Open any page of Kent Hartman’s hit-soaked history The Wrecking Crew [wreckingcrewbook.com] (Thomas Dunne/St. Martin’s $25.99) and you’ll find some kinda sound nugget:
The Byrds’ David Crosby introducing The Beatles’ George Harrison to the sitar (which he then used on Rubber Soul’s “Norwegian Wood”) despite just months earlier being aced out of his own rhythm guitar part by a session musician in the recording of “Mr. Tambourine Man”. (That wouldn’t happen to The Byrds again.)
The Monkees’ Mike Nesmith putting his fist through a hotel room wall after famed producer Don Kirshner refused to let him (or the rest of the band) write their own music or play their own instruments; then saying “That could have been your face, motherfucker.”

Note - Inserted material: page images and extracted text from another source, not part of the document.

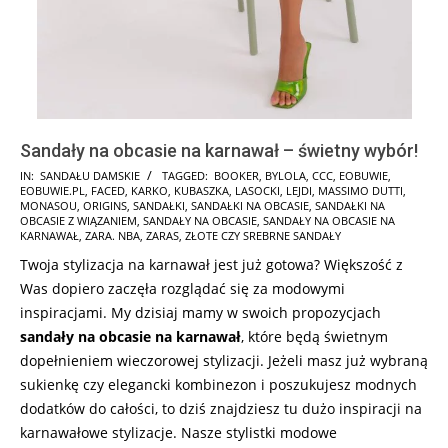
Sandały na obcasie na karnawał – świetny wybór!
2025-
IN:
SANDAŁU DAMSKIE
TAGGED:
BOOKER
,
BYLOLA
,
CCC
,
EOBUWIE
,
EOBUWIE.PL
,
FACED
,
KARKO
,
KUBASZKA
,
LASOCKI
,
LEJDI
,
MASSIMO DUTTI
,
01-
MONASOU
,
ORIGINS
,
SANDAŁKI
,
SANDAŁKI NA OBCASIE
,
SANDAŁKI NA
02
OBCASIE Z WIĄZANIEM
,
SANDAŁY NA OBCASIE
,
SANDAŁY NA OBCASIE NA
KARNAWAŁ
,
ZARA. NBA
,
ZARAS
,
ZŁOTE CZY SREBRNE SANDAŁY
Twoja stylizacja na karnawał jest już gotowa? Większość z
Was dopiero zaczęła rozglądać się za modowymi
inspiracjami. My dzisiaj mamy w swoich propozycjach
sandały
na obcasie na karnawał
, które będą świetnym
dopełnieniem wieczorowej stylizacji. Jeżeli masz już wybraną
sukienkę czy elegancki kombinezon i poszukujesz modnych
dodatków do całości, to dziś znajdziesz tu dużo inspiracji na
karnawałowe stylizacje. Nasze stylistki modowe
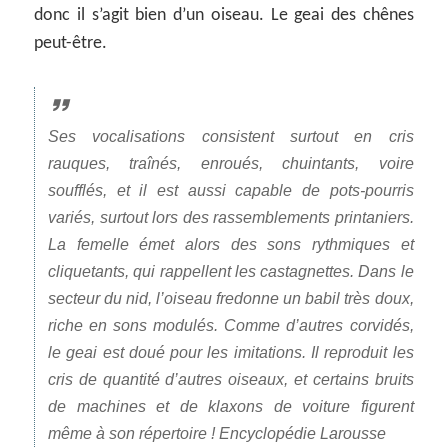
donc il s’agit bien d’un oiseau. Le geai des chênes
peut-être.
Ses vocalisations consistent surtout en cris
rauques, traînés, enroués, chuintants, voire
soufflés, et il est aussi capable de pots-pourris
variés, surtout lors des rassemblements printaniers.
La femelle émet alors des sons rythmiques et
cliquetants, qui rappellent les castagnettes. Dans le
secteur du nid, l’oiseau fredonne un babil très doux,
riche en sons modulés. Comme d’autres corvidés,
le geai est doué pour les imitations. Il reproduit les
cris de quantité d’autres oiseaux, et certains bruits
de machines et de klaxons de voiture figurent
même à son répertoire ! Encyclopédie Larousse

The Ray Charles Orchestra’s bus being stopped by a phalanx of Birmingham cops outside of the Garrett Coliseum at the height of the civil rights fights, insisting the (almost) all black band give up the lone “white boy” Don Peake because “race mixing” was against the law (and Charles deftly fooling the Southern Crackers by countering that Peake was “Spanish”.)
I could go on (and on), but then I’d have to forsake mention of the songs themselves, and if The Wrecking Crew did one thing in the world it was delivering songs.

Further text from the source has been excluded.